(Stored records)
****

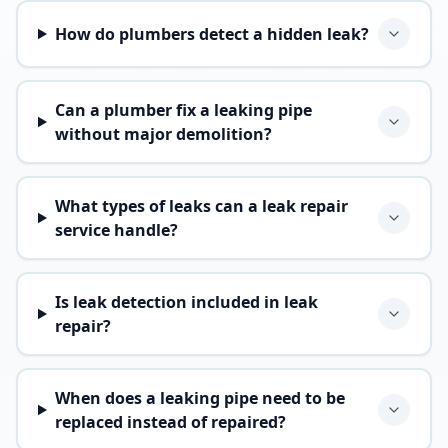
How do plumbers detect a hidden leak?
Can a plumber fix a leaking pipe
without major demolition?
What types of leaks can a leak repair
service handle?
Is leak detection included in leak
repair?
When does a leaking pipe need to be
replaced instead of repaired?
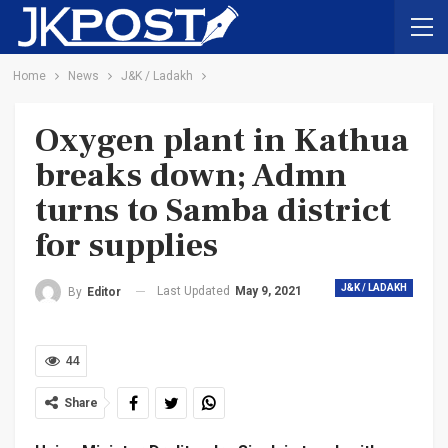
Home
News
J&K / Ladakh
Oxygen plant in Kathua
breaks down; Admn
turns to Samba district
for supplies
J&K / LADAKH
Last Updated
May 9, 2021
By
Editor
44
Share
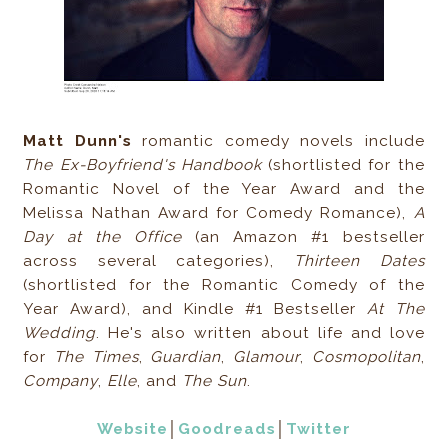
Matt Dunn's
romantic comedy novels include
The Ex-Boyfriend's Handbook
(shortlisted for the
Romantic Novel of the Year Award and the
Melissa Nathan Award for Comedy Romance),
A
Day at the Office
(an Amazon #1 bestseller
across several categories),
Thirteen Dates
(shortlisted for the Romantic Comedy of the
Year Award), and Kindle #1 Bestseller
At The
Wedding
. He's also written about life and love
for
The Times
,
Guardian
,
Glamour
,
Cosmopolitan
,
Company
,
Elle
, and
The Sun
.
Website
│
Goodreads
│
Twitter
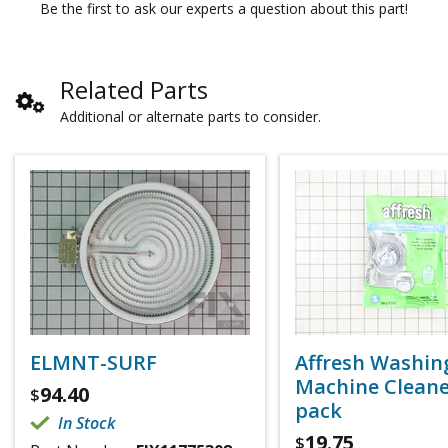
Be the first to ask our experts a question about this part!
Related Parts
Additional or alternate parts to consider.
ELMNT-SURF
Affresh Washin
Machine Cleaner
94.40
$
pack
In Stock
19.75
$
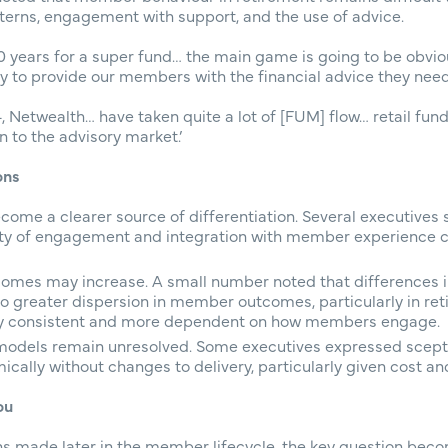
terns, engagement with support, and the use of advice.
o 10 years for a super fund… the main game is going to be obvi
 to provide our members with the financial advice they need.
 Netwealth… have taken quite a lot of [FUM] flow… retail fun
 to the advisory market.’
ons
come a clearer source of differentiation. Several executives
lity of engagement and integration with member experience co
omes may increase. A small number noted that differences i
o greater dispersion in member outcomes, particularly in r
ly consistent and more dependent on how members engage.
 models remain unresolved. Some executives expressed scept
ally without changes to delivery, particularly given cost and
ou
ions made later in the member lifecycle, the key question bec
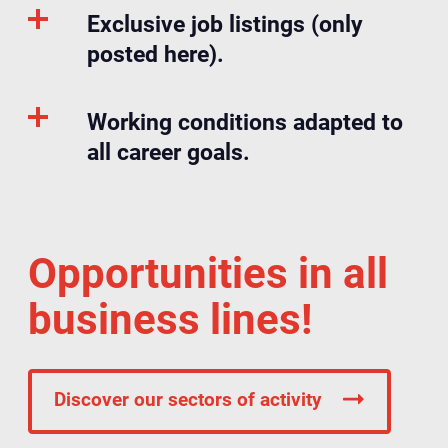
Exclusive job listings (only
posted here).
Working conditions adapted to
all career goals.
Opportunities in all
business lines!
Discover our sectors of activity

****

_Task instructions_. All lines above from the one containing "What types of leaks can a leak repair" up to and including the one containing "(shortlisted for the Romantic Comedy of the" are to be set down exactly, and nothing else. Leave images out.

_Problem solution_.
What types of leaks can a leak repair
service handle?
Is leak detection included in leak
repair?
When does a leaking pipe need to be
replaced instead of repaired?
Home
News
J&K / Ladakh
Oxygen plant in Kathua
breaks down; Admn
turns to Samba district
for supplies
J&K / LADAKH
Last Updated
May 9, 2021
By
Editor
44
Share
Matt Dunn's
romantic comedy novels include
The Ex-Boyfriend's Handbook
(shortlisted for the
Romantic Novel of the Year Award and the
Melissa Nathan Award for Comedy Romance),
A
Day at the Office
(an Amazon #1 bestseller
across several categories),
Thirteen Dates
(shortlisted for the Romantic Comedy of the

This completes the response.